An edge may be either undirected or directed. In a directed edge, one vertex leads to the other, while in an undirected edge, there is no sense of ordering.
In R, the tidygraph
package can be used to manipulate graph data. It’s tbl_graph
class stores node and edge attributes in a single data structure. and ggraph
extends the usual ggplot2 syntax to graphs.
E <- data.frame(
source = c(1, 2, 3, 4, 5),
target = c(3, 3, 4, 5, 6)
)
G <- tbl_graph(edges = E)
G
# A tbl_graph: 6 nodes and 5 edges
#
# A rooted tree
#
# Node Data: 6 x 0 (active)
#
# Edge Data: 5 x 2
from to
<int> <int>
1 1 3
2 2 3
3 3 4
# … with 2 more rows
This tbl_graph
can be plotted using the code below. There are different geoms available for nodes and edges – for example, what happens if you replace geom_edge_link()
with geom_edge_arc()
?
ggraph(G, layout = 'kk') +
geom_edge_link() +
geom_node_point()
activate(edges)
.G <- G %>%
mutate(
id = row_number(),
group = id < 4
) %>%
activate(edges) %>%
mutate(width = runif(n()))
G
# A tbl_graph: 6 nodes and 5 edges
#
# A rooted tree
#
# Edge Data: 5 x 3 (active)
from to width
<int> <int> <dbl>
1 1 3 0.609
2 2 3 0.218
3 3 4 0.667
4 4 5 0.449
5 5 6 0.379
#
# Node Data: 6 x 2
id group
<int> <lgl>
1 1 TRUE
2 2 TRUE
3 3 TRUE
# … with 3 more rows
Now we can visualize these derived attributes using an aesthetic mapping within the geom_edge_link
and geom_node_point
geoms.
ggraph(G, layout = "kk") +
geom_edge_link(aes(width = width)) +
geom_node_label(aes(label = id))
What types of data that are amenable to representation by networks or trees?
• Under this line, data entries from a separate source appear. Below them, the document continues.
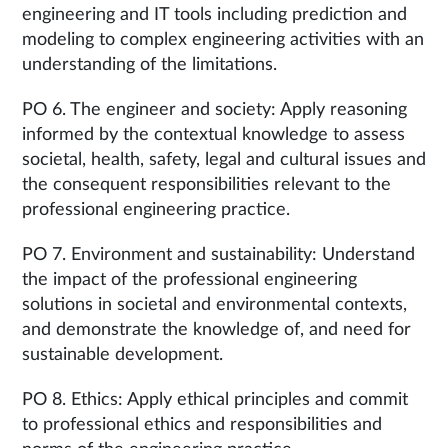
engineering and IT tools including prediction and
modeling to complex engineering activities with an
understanding of the limitations.
PO 6. The engineer and society: Apply reasoning
informed by the contextual knowledge to assess
societal, health, safety, legal and cultural issues and
the consequent responsibilities relevant to the
professional engineering practice.
PO 7. Environment and sustainability: Understand
the impact of the professional engineering
solutions in societal and environmental contexts,
and demonstrate the knowledge of, and need for
sustainable development.
PO 8. Ethics: Apply ethical principles and commit
to professional ethics and responsibilities and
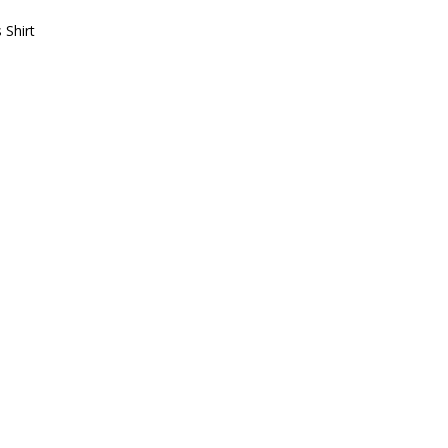
 Shirt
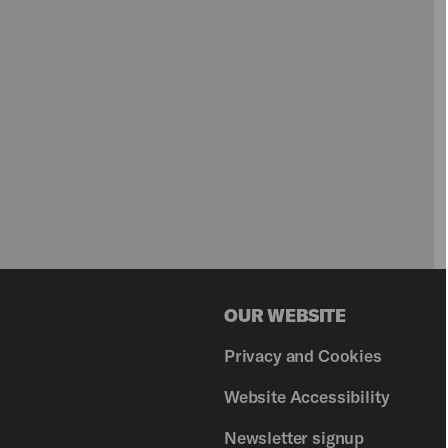
OUR WEBSITE
Privacy and Cookies
Website Accessibility
Newsletter signup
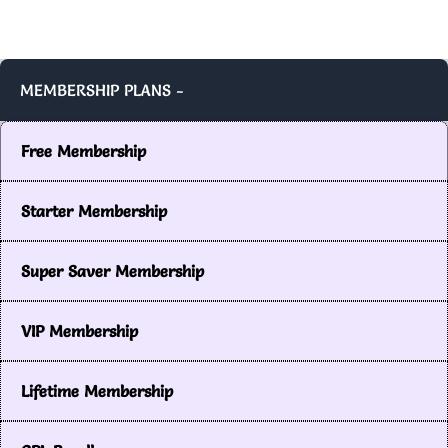
MEMBERSHIP PLANS -
Free Membership
Starter Membership
Super Saver Membership
VIP Membership
Lifetime Membership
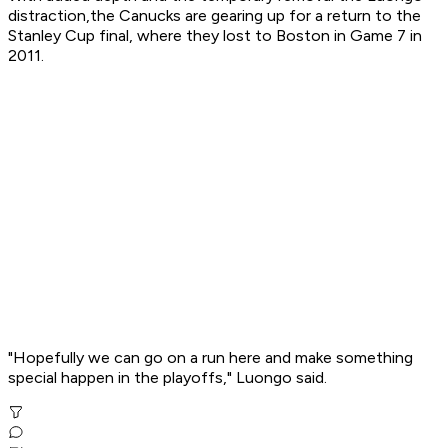
distraction,the Canucks are gearing up for a return to the
Stanley Cup final, where they lost to Boston in Game 7 in
2011.
"Hopefully we can go on a run here and make something
special happen in the playoffs," Luongo said.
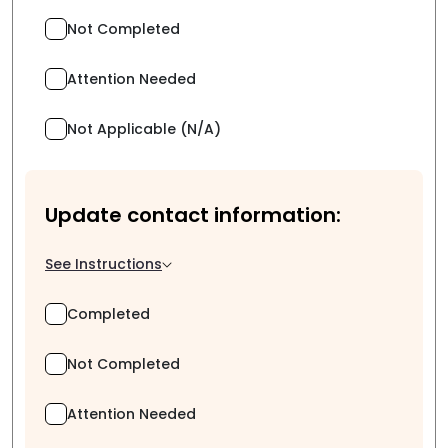
Not Completed
Attention Needed
Not Applicable (N/A)
Update contact information:
See Instructions
Completed
Not Completed
Attention Needed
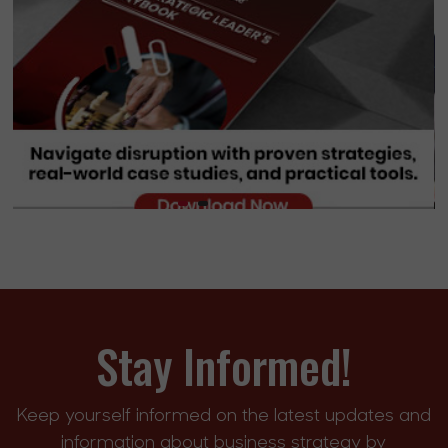
Stay Informed!
Keep yourself informed on the latest updates and
information about business strategy by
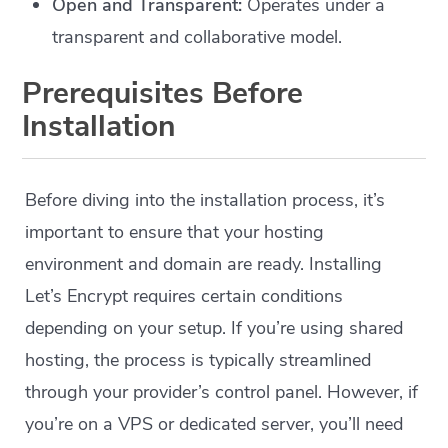
Open and Transparent:
Operates under a
transparent and collaborative model.
Prerequisites Before
Installation
Before diving into the installation process, it’s
important to ensure that your hosting
environment and domain are ready. Installing
Let’s Encrypt requires certain conditions
depending on your setup. If you’re using shared
hosting, the process is typically streamlined
through your provider’s control panel. However, if
you’re on a VPS or dedicated server, you’ll need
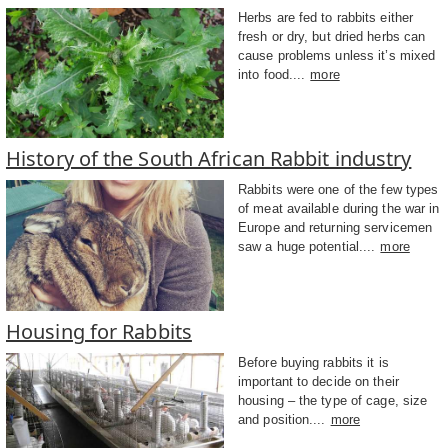
Herbs are fed to rabbits either
fresh or dry, but dried herbs can
cause problems unless it’s mixed
into food....
more
History of the South African Rabbit industry
Rabbits were one of the few types
of meat available during the war in
Europe and returning servicemen
saw a huge potential....
more
Housing for Rabbits
Before buying rabbits it is
important to decide on their
housing – the type of cage, size
and position....
more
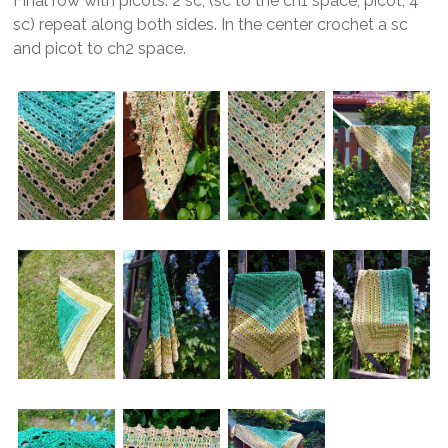
Final row with picots: 2 sc, (sc to the ch1 space, picot, 4
sc) repeat along both sides. In the center crochet a sc
and picot to ch2 space.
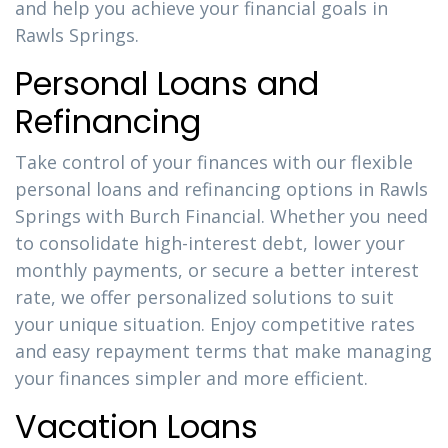
and help you achieve your financial goals in
Rawls Springs.
Personal Loans and
Refinancing
Take control of your finances with our flexible
personal loans and refinancing options in Rawls
Springs with Burch Financial. Whether you need
to consolidate high-interest debt, lower your
monthly payments, or secure a better interest
rate, we offer personalized solutions to suit
your unique situation. Enjoy competitive rates
and easy repayment terms that make managing
your finances simpler and more efficient.
Vacation Loans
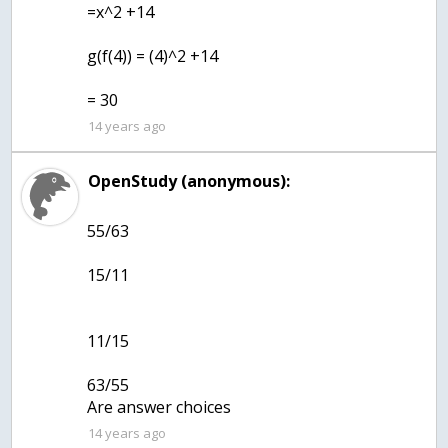
=x^2 +14
g(f(4)) = (4)^2 +14
= 30
14 years ago
OpenStudy (anonymous):
55/63
15/11
11/15
63/55
Are answer choices
14 years ago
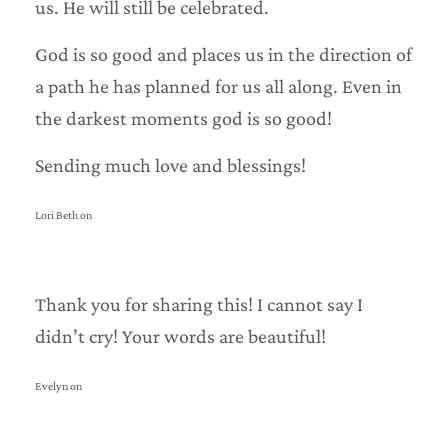
us. He will still be celebrated.
God is so good and places us in the direction of
a path he has planned for us all along. Even in
the darkest moments god is so good!
Sending much love and blessings!
Lori Beth on
Thank you for sharing this! I cannot say I
didn’t cry! Your words are beautiful!
Evelyn on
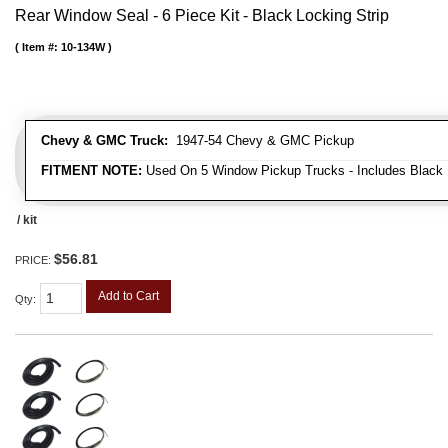
Rear Window Seal - 6 Piece Kit - Black Locking Strip
Item #:
10-134W
Chevy & GMC Truck:
1947-54 Chevy & GMC Pickup
FITMENT NOTE:
Used On 5 Window Pickup Trucks - Includes Black 
/ kit
$56.81
PRICE:
Add to Cart
Qty
:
What visual comparisons do networks and trees facilitate?
Our initial examples suggest that trees and networks can be used to represent either physical interactions or conceptual relationships. Typical tasks include,
By “searching for groupings,” we mean finding clusters of nodes that are highly interconnected, but which have few links outside the cluster. This kind of modular structure might lend itself to deeper investigation within each of the clusters.
By “following paths,” we mean tracing the paths out from a particular node, to see which other nodes it is close to.
“Isolating key nodes” is a more fuzzy concept, usually referring to the task of finding nodes that are exceptional in some way. For example, it’s often interesting to find nodes with many more connections than others, or which link otherwise isolated clusters.